This site is intended for Healthcare Professionals only

Paying through the nose

Views

Paying through the nose

Last month we heard the unedifying news that pharmaceutical companies were ripping off the NHS by charging inflated prices for generic medicines. The practice was first revealed in June 2016 by The Times, but it took a further six months for the Competition and Markets Authority (CMA) to announce its decision to fine Pfizer a record £84.2m and Flynn Pharma an additional £5.2m for charging “excessive and unfair prices” for phenytoin capsules.

It seems incredible that generic medicines can be priced at levels many times higher than the cost of the original branded product. In the case of phenytoin, when Pfizer ‘debranded’ it, and sold the distribution rights to Flynn Pharma, the price increased by an estimated 2,600 per cent. Another company, Actavis, is reportedly under investigation for increasing the price of hydrocortisone tablets from 70p per pack to £88.

According to the King’s Fund, such increases can occur because the prices of branded medicines are regulated, while those of generics are not. The assumption is that competition will keep prices within reasonable bounds. So much for competition! The chief executive of Flynn Pharma said he believed that the CMA's decision "would stunt investment in generics, eventually leading to a reduction in supply and less choice for doctors and patients".
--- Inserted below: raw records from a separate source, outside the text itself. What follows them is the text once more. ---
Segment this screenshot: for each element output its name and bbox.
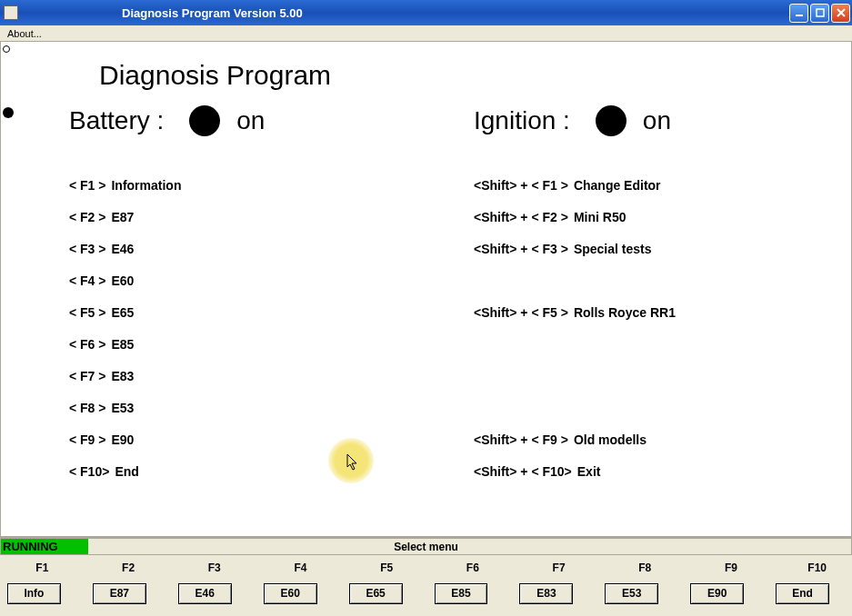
menu-item-shift-f5[interactable]: <Shift> + < F5 >Rolls Royce RR1: [474, 296, 676, 328]
left-fkey-menu: < F1 >Information < F2 >E87 < F3 >E46 < …: [69, 169, 181, 487]
battery-value: on: [236, 106, 265, 135]
fkey-label-f7: F7: [535, 561, 583, 574]
fbtn-e87[interactable]: E87: [93, 583, 146, 604]
menubar: About...: [0, 25, 852, 42]
menu-item-shift-f9[interactable]: <Shift> + < F9 >Old modells: [474, 423, 676, 455]
fbtn-e85[interactable]: E85: [435, 583, 488, 604]
menu-about[interactable]: About...: [2, 27, 47, 40]
fbtn-e53[interactable]: E53: [605, 583, 658, 604]
menu-item-shift-f10[interactable]: <Shift> + < F10>Exit: [474, 455, 676, 487]
fkey-label-f3: F3: [190, 561, 238, 574]
window-titlebar: Diagnosis Program Version 5.00: [0, 0, 852, 25]
fbtn-e65[interactable]: E65: [349, 583, 403, 604]
maximize-icon: [816, 8, 825, 17]
cursor-icon: [346, 453, 360, 472]
menu-item-empty: [474, 360, 676, 392]
content-area: Diagnosis Program Battery : on Ignition …: [0, 42, 852, 537]
menu-item-f10[interactable]: < F10>End: [69, 455, 181, 487]
svg-rect-1: [817, 9, 824, 16]
fkey-label-f5: F5: [363, 561, 411, 574]
menu-item-f8[interactable]: < F8 >E53: [69, 392, 181, 423]
status-text: Select menu: [1, 541, 851, 553]
fkey-label-row: F1 F2 F3 F4 F5 F6 F7 F8 F9 F10: [0, 557, 852, 579]
cursor-highlight: [328, 438, 374, 483]
minimize-button[interactable]: [789, 4, 808, 23]
menu-item-f9[interactable]: < F9 >E90: [69, 423, 181, 455]
battery-status: Battery : on: [69, 105, 265, 136]
maximize-button[interactable]: [810, 4, 829, 23]
fbtn-e46[interactable]: E46: [178, 583, 232, 604]
menu-item-f4[interactable]: < F4 >E60: [69, 264, 181, 296]
menu-item-f7[interactable]: < F7 >E83: [69, 360, 181, 392]
right-fkey-menu: <Shift> + < F1 >Change Editor <Shift> + …: [474, 169, 676, 487]
fkey-label-f4: F4: [276, 561, 325, 574]
ignition-status: Ignition : on: [474, 105, 671, 136]
fbtn-e60[interactable]: E60: [264, 583, 317, 604]
page-title: Diagnosis Program: [99, 60, 331, 91]
minimize-icon: [795, 8, 804, 17]
close-icon: [837, 8, 846, 17]
battery-label: Battery :: [69, 106, 164, 135]
fkey-label-f2: F2: [105, 561, 153, 574]
battery-indicator-icon: [189, 105, 220, 136]
ignition-value: on: [643, 106, 671, 135]
menu-item-shift-f3[interactable]: <Shift> + < F3 >Special tests: [474, 233, 676, 264]
menu-item-f5[interactable]: < F5 >E65: [69, 296, 181, 328]
menu-item-f6[interactable]: < F6 >E85: [69, 328, 181, 360]
app-icon: [4, 5, 18, 20]
fkey-label-f6: F6: [449, 561, 497, 574]
fkey-label-f1: F1: [18, 561, 66, 574]
fbtn-end[interactable]: End: [776, 583, 829, 604]
fkey-label-f8: F8: [621, 561, 669, 574]
menu-item-empty: [474, 392, 676, 423]
fbtn-e90[interactable]: E90: [690, 583, 744, 604]
ignition-indicator-icon: [596, 105, 626, 136]
menu-item-shift-f1[interactable]: <Shift> + < F1 >Change Editor: [474, 169, 676, 201]
fbtn-e83[interactable]: E83: [519, 583, 573, 604]
window-title: Diagnosis Program Version 5.00: [22, 6, 789, 20]
menu-item-f3[interactable]: < F3 >E46: [69, 233, 181, 264]
close-button[interactable]: [831, 4, 850, 23]
fbtn-info[interactable]: Info: [7, 583, 61, 604]
fkey-button-row: Info E87 E46 E60 E65 E85 E83 E53 E90 End: [0, 579, 852, 608]
menu-item-shift-f2[interactable]: <Shift> + < F2 >Mini R50: [474, 201, 676, 233]
fkey-label-f9: F9: [707, 561, 756, 574]
menu-item-empty: [474, 264, 676, 296]
status-bar: RUNNING Select menu: [0, 537, 852, 555]
radio-off-icon: [3, 45, 10, 53]
radio-on-icon: [3, 107, 14, 118]
menu-item-f1[interactable]: < F1 >Information: [69, 169, 181, 201]
ignition-label: Ignition :: [474, 106, 570, 135]
menu-item-empty: [474, 328, 676, 360]
fkey-label-f10: F10: [793, 561, 841, 574]
menu-item-f2[interactable]: < F2 >E87: [69, 201, 181, 233]
svg-rect-0: [796, 15, 803, 16]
What rubbish! What investment is he talking about, and what choice? Flynn Pharma don't make phenytoin, they buy it from Pfizer. Patients have little, if any, choice and, in the real world, neither do we.

The story has attracted scrutiny beyond the media. The campaigning website 38 Degrees has started a petition to close the loophole that allows companies to charge such inflated prices. The petition has already attracted nearly 140,000 signatures. One could argue that the people most closely involved in the supply of medicines – pharmacists – should have been the ones to raise this problem and lobby to see the abuse halted. I’m not sure what, if anything, our professional bodies did in this regard.

I think the way medicines are priced needs an overhaul. The Pharmaceutical Price Regulation Scheme appears to work well for branded medicines, but, in practice, when a pharmaceutical company tries to introduce a new medicine, even with a positive NICE appraisal, they are met with resistance from prescribing advisors concerned about the impact on their cash-strapped budgets. The company is under pressure to get the drug used quickly to recoup the cost of its development because the patent life is limited. This means that the early use of new medicines is often in the wrong patients. When the patent expires, the generic price is unregulated.

Such problems could be avoided if we had an approach that incentivised new treatments for unmet need. I can think of many conditions where new treatments would be a boon: multiple sclerosis, cystic fibrosis, schizophrenia, and stroke, to name but a few. A more mature relationship between the NHS and pharmaceutical companies, which rewards innovation, perhaps by aiding the introduction of new treatments and allowing extended patent protection, followed by regulation of subsequent generic prices, is clearly needed. In its absence, companies will continue to see how far the NHS can be pushed on price and we will still pay through the nose.

Withering is the pen name of a practising independent community pharmacist. Withering’s views are not necessarily those of ICP.